Hitit Krallığının MÖ II. binyılın sonlarına doğru tarih sahnesinden silinmesiyle birlikte özellikle Güneydoğu Anadolu ve Kuzey Suriye’de kalan Hitit şehirlerinin burada yaşayan yerli Semitik halklarla karışarak özgün kültürler oluşturdukları bilinmektedir. Bu beyliklerin en belli başlı olanları bugün Gaziantep ili ile Suriye sınırında yer alan Kargamış/Kamışlı ve Zincirli/Sam-al ile Adana/Karatepe, Malatya/Aslantepe ve Maraş/Gurgum Beylikleridir. İşte bu beyliklerden günümüze kalan kabartmalı ortostatlar üzerindeki değişik sahneler içinde ziyafet sahneleri de yer alır. Bu sahnelerde genellikle bir masa ve üzerinde çoğu zaman hilal biçimli duran üst üste konulmuş ince ekmekler görülmektedir. Daha doğru bir söyleyişle arkeolog ve tarihçiler masa üzerinde duranların lavaş olduğu konusunda hemfikirdirler. Hatta Türk arkeolojisinin kurucu hocalarından Ord. Prof. Dr. Ekrem Akurgal bu ince ekmeklerin üzerinde duran küresel cisimleri çiğ köfte olarak yorumlamış ve hiç itirazsız bütün arkeoloji camiası da bunu kabul etmiştir.
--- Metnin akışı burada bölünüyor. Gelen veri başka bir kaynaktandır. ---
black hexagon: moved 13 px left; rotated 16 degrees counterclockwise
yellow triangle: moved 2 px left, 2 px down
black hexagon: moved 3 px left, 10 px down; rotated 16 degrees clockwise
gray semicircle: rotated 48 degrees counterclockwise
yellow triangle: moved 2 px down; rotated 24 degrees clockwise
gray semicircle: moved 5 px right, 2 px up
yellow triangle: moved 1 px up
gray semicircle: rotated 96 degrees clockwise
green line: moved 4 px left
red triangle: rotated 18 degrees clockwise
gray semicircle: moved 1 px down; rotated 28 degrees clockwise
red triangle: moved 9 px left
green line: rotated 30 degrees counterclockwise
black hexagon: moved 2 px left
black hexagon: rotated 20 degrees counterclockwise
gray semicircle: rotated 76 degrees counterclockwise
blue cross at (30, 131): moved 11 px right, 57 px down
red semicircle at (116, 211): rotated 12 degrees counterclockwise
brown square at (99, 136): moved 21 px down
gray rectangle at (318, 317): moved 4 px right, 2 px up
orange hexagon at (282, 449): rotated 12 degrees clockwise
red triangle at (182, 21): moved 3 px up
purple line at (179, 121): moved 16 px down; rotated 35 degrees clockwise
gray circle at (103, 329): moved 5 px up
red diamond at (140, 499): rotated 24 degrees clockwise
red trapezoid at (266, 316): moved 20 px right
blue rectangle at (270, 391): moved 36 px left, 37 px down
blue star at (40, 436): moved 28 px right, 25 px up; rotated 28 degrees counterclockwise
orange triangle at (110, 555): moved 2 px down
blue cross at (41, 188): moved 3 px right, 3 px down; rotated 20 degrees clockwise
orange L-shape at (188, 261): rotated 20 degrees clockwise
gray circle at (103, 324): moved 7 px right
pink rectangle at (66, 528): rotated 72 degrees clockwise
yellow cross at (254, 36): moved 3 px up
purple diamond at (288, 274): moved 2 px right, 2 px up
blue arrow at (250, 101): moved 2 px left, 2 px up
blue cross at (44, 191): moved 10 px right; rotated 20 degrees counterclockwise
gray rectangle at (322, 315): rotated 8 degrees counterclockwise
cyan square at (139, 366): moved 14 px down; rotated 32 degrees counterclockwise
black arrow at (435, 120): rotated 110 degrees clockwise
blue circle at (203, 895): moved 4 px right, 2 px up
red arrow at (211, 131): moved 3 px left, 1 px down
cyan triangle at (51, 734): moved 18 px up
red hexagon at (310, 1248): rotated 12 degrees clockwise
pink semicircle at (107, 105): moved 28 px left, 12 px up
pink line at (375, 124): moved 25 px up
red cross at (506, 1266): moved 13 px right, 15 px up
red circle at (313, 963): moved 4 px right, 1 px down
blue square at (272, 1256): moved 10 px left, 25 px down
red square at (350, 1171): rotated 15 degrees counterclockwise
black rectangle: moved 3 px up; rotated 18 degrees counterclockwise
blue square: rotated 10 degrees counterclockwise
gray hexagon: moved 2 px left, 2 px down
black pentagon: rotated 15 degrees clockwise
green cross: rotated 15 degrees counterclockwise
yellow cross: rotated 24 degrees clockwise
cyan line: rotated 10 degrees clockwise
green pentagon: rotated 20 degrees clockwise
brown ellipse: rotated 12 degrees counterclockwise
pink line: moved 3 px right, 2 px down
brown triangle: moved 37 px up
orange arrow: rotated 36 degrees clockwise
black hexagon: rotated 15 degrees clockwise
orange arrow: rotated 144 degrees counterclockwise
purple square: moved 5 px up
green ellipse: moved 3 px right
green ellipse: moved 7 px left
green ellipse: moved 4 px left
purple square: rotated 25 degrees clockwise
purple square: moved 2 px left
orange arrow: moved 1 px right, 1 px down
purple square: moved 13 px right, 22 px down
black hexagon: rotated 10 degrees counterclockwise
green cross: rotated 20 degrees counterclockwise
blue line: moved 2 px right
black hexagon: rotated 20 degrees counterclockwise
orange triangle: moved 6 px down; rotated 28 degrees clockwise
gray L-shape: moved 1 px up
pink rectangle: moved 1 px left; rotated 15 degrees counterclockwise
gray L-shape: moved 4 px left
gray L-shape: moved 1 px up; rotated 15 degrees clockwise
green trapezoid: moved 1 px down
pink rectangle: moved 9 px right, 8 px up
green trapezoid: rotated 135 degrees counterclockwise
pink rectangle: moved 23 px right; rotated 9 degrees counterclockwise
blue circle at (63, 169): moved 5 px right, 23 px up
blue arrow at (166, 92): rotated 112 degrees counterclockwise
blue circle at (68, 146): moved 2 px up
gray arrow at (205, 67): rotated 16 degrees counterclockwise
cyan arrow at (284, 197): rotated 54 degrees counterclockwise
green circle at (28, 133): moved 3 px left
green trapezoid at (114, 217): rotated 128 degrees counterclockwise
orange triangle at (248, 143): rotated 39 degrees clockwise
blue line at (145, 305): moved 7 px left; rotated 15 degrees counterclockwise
Sonuç olarak; Charles Perry’nin de belirttiği gibi baklava yapmak için gereken kat kat ve üst üste konulan ince ekmek, lavaş ya da yufka sadece göçebe kültürlere ait olmayıp Güneydoğu Anadolu’nun çok eski çağlardan beri ürettiği bir gıda maddesidir ve bu ince yufkanın üretimi sadece göçebelikle açıklanacak bir olgu değildir. Bir diğer deyişle, ince yufka ya da lavaş ilk yerleşimlerden beri üretilen kadim ürünlerden biri olabilir. Bu türden bir ekmek ya da yufkayı veya lavaşı üreten halklar bunları sadece etli yemeklerde veya peynir gibi süt ürünleriyle kullanmayıp pekâlâ üzerine bal, pekmez vb. doğal tatlandırıcılar dökerek, katların arasına ceviz, badem ya da fıstık koyarak da tüketmiş olabilirler. Hatta bir adım daha atıp buğdayın anavatanı olan Güneydoğu Anadolu’nun aynı zamanda fıstık ve bademin de anavatanı olduğunu belirterek fıstık ile baklava arasındaki ilişkiye de vurgu yapmak olası. İşte bütün bu nedenlerle baklavayı Türk, Yunan ya da bir başka etnik veya dinsel kimliğe bağlamak pek doğru olmayabilir. Sonuç olarak baklavanın kökenlerini iklim, bitki örtüsü ve coğrafyanın bir fonksiyonu olarak ortaya çıkan Güneydoğu Anadolu’nun yerel kültürel kimlikleriyle özdeşleştirmek daha doğru bir yaklaşım olacak kanısındayım. Dolayısıyla baklava için verilecek köken Güneydoğu Anadolu, Kuzey Suriye, Mezopotamya ve civardaki diğer bölgeler olmalı ve bu bölgelerde yaşayan bütün halkların da bu ürünün gelişiminde rol oynamış olmaları gerekir. Bu durumda şöyle bir ifadeyle yazıyı tamamlayayım. Baklava, Sümerlidir, Akkadlıdır, Asurludur, Babillidir, Yunanlıdır, Romalıdır, Aramidir, Araptır, Yahudidir, Süryanidir, Ezididir, Kürttür, Türktür ve bu coğrafyada yaşamış burada adını anmayı unutmuş olabileceğim bütün etnik ve dini kimliklere ait kadim bir tatlıdır. Sadece adını aynen yoğurda olduğu gibi Türkler vermiştir.